* _Problem_: Reproduce the tail of the data exactly. It starts at the line containing "This screenshot has width=1024, height=1032." and runs to the last line.

Pixel coordinate grounding data:
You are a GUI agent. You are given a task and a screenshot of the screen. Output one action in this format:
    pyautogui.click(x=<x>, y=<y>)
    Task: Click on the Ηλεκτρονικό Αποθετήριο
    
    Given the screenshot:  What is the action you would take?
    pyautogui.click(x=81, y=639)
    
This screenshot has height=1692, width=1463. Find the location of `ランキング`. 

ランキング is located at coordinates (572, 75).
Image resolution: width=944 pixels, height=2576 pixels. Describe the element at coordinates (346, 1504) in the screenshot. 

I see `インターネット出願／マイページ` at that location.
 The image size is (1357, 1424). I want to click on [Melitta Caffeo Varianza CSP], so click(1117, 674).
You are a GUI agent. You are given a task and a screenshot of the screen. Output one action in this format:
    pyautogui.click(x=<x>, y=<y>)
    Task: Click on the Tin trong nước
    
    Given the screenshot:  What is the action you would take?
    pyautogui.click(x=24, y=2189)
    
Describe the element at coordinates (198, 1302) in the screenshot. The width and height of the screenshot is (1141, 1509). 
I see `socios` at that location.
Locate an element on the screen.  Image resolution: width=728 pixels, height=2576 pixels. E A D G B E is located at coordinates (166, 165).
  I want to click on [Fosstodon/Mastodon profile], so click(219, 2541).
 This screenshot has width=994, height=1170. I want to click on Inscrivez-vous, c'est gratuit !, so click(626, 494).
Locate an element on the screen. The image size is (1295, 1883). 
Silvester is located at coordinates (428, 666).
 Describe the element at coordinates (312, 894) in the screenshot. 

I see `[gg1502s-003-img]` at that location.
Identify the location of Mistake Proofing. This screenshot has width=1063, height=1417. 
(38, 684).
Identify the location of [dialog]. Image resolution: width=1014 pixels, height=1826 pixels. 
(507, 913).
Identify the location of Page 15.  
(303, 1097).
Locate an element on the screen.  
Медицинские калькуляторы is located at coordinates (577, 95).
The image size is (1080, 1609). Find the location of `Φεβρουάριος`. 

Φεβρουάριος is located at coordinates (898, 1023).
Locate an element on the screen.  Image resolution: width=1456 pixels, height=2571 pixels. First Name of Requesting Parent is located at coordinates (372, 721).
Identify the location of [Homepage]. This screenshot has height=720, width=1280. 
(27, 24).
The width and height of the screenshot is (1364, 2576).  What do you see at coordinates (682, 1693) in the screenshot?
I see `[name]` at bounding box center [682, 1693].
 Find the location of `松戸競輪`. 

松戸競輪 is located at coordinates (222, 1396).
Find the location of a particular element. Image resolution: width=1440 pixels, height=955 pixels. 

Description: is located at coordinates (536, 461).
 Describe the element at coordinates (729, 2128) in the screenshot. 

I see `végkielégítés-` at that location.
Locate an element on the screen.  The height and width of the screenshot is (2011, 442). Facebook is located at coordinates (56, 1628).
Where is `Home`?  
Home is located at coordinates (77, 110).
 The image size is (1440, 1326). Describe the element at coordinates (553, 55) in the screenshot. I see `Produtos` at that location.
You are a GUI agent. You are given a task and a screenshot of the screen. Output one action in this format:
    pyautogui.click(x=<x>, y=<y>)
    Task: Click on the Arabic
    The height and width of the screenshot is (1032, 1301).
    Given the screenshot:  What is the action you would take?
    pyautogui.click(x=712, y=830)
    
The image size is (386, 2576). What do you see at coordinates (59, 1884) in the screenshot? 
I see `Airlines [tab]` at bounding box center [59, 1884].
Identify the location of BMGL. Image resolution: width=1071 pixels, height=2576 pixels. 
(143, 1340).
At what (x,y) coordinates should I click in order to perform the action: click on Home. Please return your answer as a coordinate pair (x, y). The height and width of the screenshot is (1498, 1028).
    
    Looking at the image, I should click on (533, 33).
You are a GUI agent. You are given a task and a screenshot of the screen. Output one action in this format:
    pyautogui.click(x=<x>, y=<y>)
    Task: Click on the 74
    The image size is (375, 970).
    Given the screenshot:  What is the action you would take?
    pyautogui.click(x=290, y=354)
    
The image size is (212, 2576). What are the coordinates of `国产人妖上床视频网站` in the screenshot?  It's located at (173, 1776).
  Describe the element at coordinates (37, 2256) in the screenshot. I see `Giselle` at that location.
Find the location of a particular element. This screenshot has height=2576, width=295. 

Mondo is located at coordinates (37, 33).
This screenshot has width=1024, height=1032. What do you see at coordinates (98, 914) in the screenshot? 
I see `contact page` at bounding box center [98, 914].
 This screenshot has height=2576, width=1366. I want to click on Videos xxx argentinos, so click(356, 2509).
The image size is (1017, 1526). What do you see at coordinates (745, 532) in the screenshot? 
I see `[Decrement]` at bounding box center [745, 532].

* _Exercise output_:
This screenshot has width=1024, height=1032. What do you see at coordinates (98, 914) in the screenshot? 
I see `contact page` at bounding box center [98, 914].
 This screenshot has height=2576, width=1366. I want to click on Videos xxx argentinos, so click(356, 2509).
The image size is (1017, 1526). What do you see at coordinates (745, 532) in the screenshot? 
I see `[Decrement]` at bounding box center [745, 532].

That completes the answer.